Man convicted of second-degree murder in alcohol-fuelled accident that killed a cyclist in Huntington Beach – Orange County Register

WESTMINSTER – A 28-year-old Garden Grove man was convicted on Wednesday in an alcohol-fueled collision that killed a cyclist in Huntington Beach.

Victor Manuel Romero, who has a criminal record for drunk driving, has been convicted of second-degree murder and hit and run with permanent and serious injuries. He was found guilty of the murder of 33-year-old transient Raymond MacDonald.

Romero is due to be sentenced on February 10.

The jury deliberated on the case for about five hours.

“This is a case about the defendant’s decisions on March 30, 2019,” senior assistant district attorney Janine Madera said in her opening statement of the trial. “The evidence will show that the universe suggested he make different choices, but he didn’t.”

Romero’s evening “started at the Hurricane Bar and Grill” in Huntington Beach, Madera said, adding the defendant drove to the bar in his BMW and later got into a fistfight in the parking lot. The police were stopped.

“By the time they got there the fight was over, but what they could see was objective signs of poisoning and they asked him how you were going to get home,” Madera said.

He told one officer he would call for an Uber, and he told another minutes later that his sister would pick him up, Madera said.

But instead he boarded a parking garage elevator with a witness, Richard Cole, who saw Romero’s torn shirt and intoxicated state, prosecutors said. Cole asked Romero if he wanted to drive, “and he said yes, and he (Cole) tried to tell him that it wasn’t a good idea,” Madera said.

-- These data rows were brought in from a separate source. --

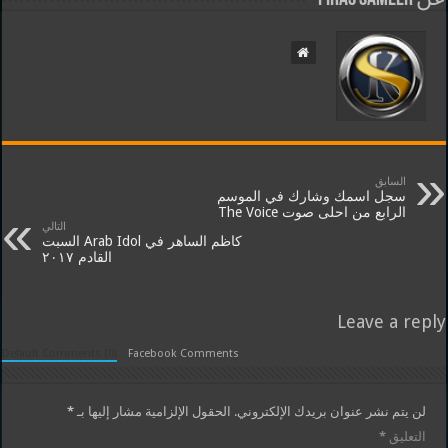
السابق
سجل اسمك وشارك في الموسم
الرابع من احلى صوت The Voice
التالي
كاظم الساهر في Arab Idol السبت
القادم ٢٠١٧
Leave a reply
Default Comments (0)
Facebook Comments
لن يتم نشر عنوان بريدك الإلكتروني.
الحقول الإلزامية مشار إليها بـ
*
التعليق
*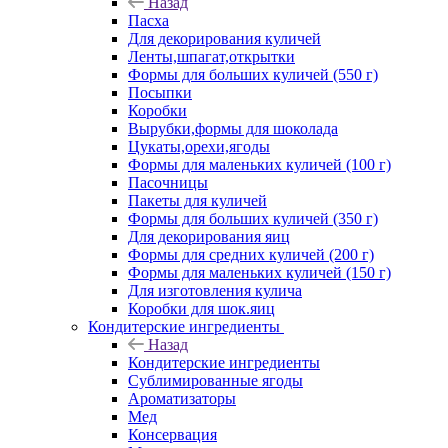
Назад
Пасха
Для декорирования куличей
Ленты,шпагат,открытки
Формы для больших куличей (550 г)
Посыпки
Коробки
Вырубки,формы для шоколада
Цукаты,орехи,ягоды
Формы для маленьких куличей (100 г)
Пасочницы
Пакеты для куличей
Формы для больших куличей (350 г)
Для декорирования яиц
Формы для средних куличей (200 г)
Формы для маленьких куличей (150 г)
Для изготовления кулича
Коробки для шок.яиц
Кондитерские ингредиенты
Назад
Кондитерские ингредиенты
Сублимированные ягоды
Ароматизаторы
Мед
Консервация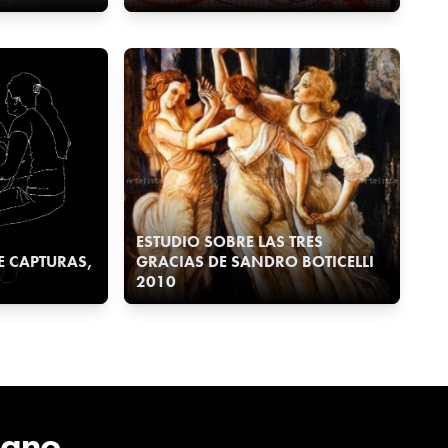
ESTUDIO SOBRE LAS TRES
IE CAPTURAS,
GRACIAS DE SANDRO BOTICELLI
2010
cano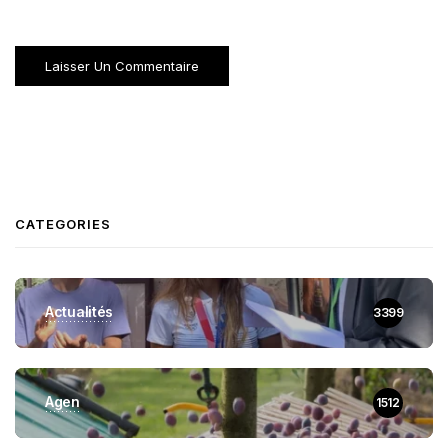
CATEGORIES
Actualités
3399
Agen
1512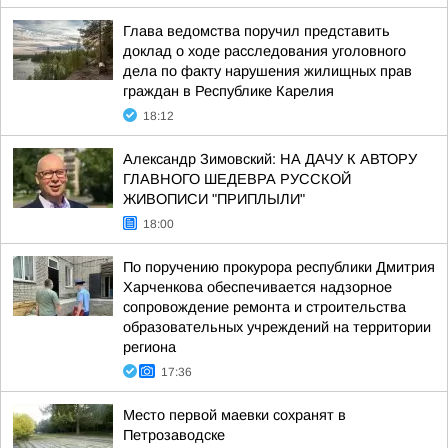
Глава ведомства поручил представить
доклад о ходе расследования уголовного
дела по факту нарушения жилищных прав
граждан в Республике Карелия
18:12
Александр Зимовский: НА ДАЧУ К АВТОРУ
ГЛАВНОГО ШЕДЕВРА РУССКОЙ
ЖИВОПИСИ "ПРИПЛЫЛИ"
18:00
По поручению прокурора республики Дмитрия
Харченкова обеспечивается надзорное
сопровождение ремонта и строительства
образовательных учреждений на территории
региона
17:36
Место первой маевки сохранят в
Петрозаводске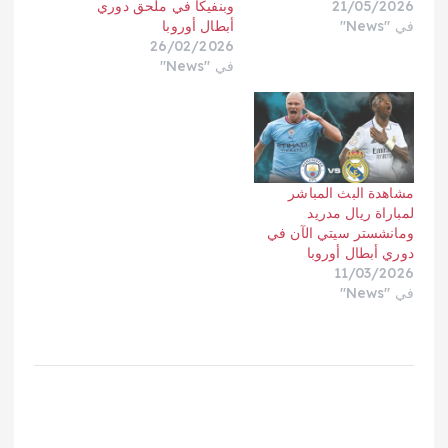
21/05/2026
وبنفيكا في ملحق دوري
في "News"
أبطال أوروبا
26/02/2026
في "News"
مشاهدة البث المباشر
لمباراة ريال مدريد
ومانشستر سيتي الآن في
دوري أبطال أوروبا
11/03/2026
في "News"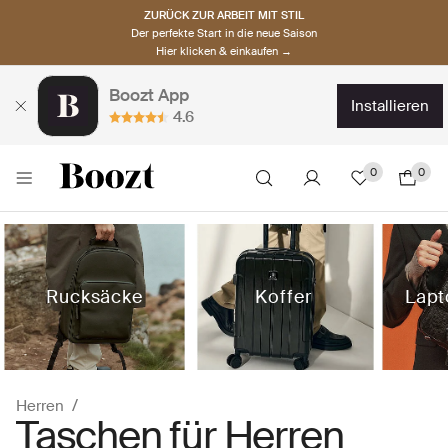
ZURÜCK ZUR ARBEIT MIT STIL
Der perfekte Start in die neue Saison
Hier klicken & einkaufen →
Boozt App
installieren
4.6
0
0
Rucksäcke
Koffer
Lapt
Herren
Taschen für Herren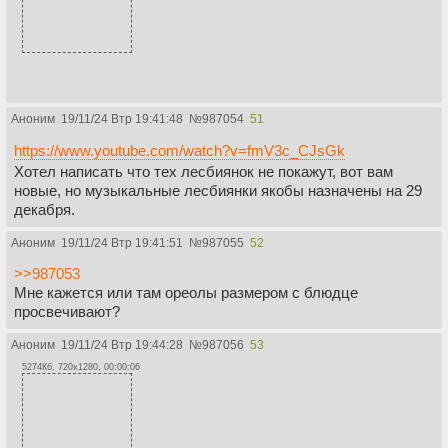
Аноним
19/11/24 Втр 19:41:48
№
987054
51
https://www.youtube.com/watch?v=fmV3c_CJsGk
Хотел написать что тех лесбиянок не покажут, вот вам
новые, но музыкальные лесбиянки якобы назначены на 29
декабря.
Аноним
19/11/24 Втр 19:41:51
№
987055
52
>>987053
Мне кажется или там ореолы размером с блюдце
просвечивают?
Аноним
19/11/24 Втр 19:44:28
№
987056
53
5274Кб, 720x1280, 00:00:06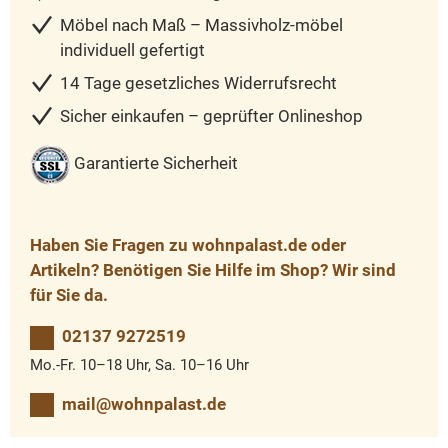
Möbel nach Maß – Massivholz-möbel
individuell gefertigt
14 Tage gesetzliches Widerrufsrecht
Sicher einkaufen – geprüfter Onlineshop
Garantierte Sicherheit
Haben Sie Fragen zu wohnpalast.de oder
Artikeln? Benötigen Sie Hilfe im Shop? Wir sind
für Sie da.
02137 9272519
Mo.-Fr. 10–18 Uhr, Sa. 10–16 Uhr
mail@wohnpalast.de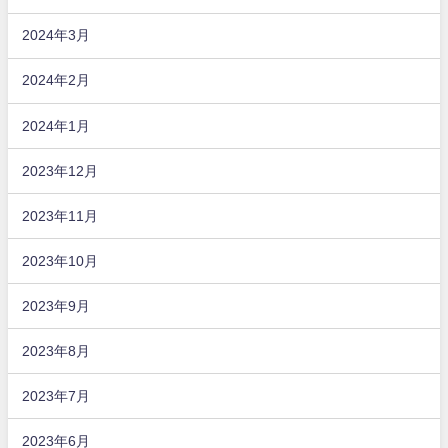
2024年3月
2024年2月
2024年1月
2023年12月
2023年11月
2023年10月
2023年9月
2023年8月
2023年7月
2023年6月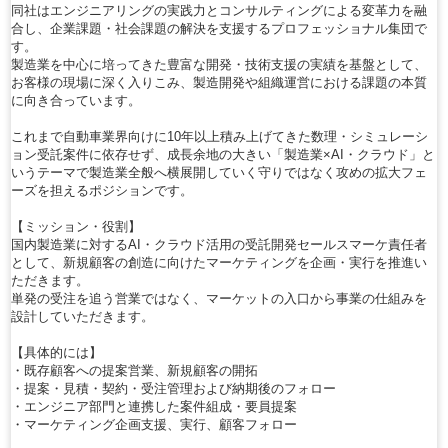
同社はエンジニアリングの実践力とコンサルティングによる変革力を融
合し、企業課題・社会課題の解決を支援するプロフェッショナル集団で
す。
製造業を中心に培ってきた豊富な開発・技術支援の実績を基盤として、
お客様の現場に深く入りこみ、製造開発や組織運営における課題の本質
に向き合っています。
これまで自動車業界向けに10年以上積み上げてきた数理・シミュレーシ
ョン受託案件に依存せず、成長余地の大きい「製造業×AI・クラウド」と
いうテーマで製造業全般へ横展開していく守りではなく攻めの拡大フェ
ーズを担えるポジションです。
【ミッション・役割】
国内製造業に対するAI・クラウド活用の受託開発セールスマーケ責任者
として、新規顧客の創造に向けたマーケティングを企画・実行を推進い
ただきます。
単発の受注を追う営業ではなく、マーケットの入口から事業の仕組みを
設計していただきます。
【具体的には】
・既存顧客への提案営業、新規顧客の開拓
・提案・見積・契約・受注管理および納期後のフォロー
・エンジニア部門と連携した案件組成・要員提案
・マーケティング企画支援、実行、顧客フォロー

Romero, who was “screaming” from the parking lot, crashed into the Cadillac owned by bar manager Geronimo Gutierrez, Madera said.

A short time later, he crashed into MacDonald on Beach Boulevard and Adams Avenue, Madera said. According to prosecutors, an Uber driver saw the defendant accelerate and run a red light before ramming the cyclist.

Romero kept walking until he crashed into a tree on Adams Avenue and Lake Street, Madera said. Another witness, Christopher Groh, said Romero passed him at such a high speed that his car shook, she said. Groh got out of his car to help Romero, but by the time he got there, the defendant had run away, Madera said.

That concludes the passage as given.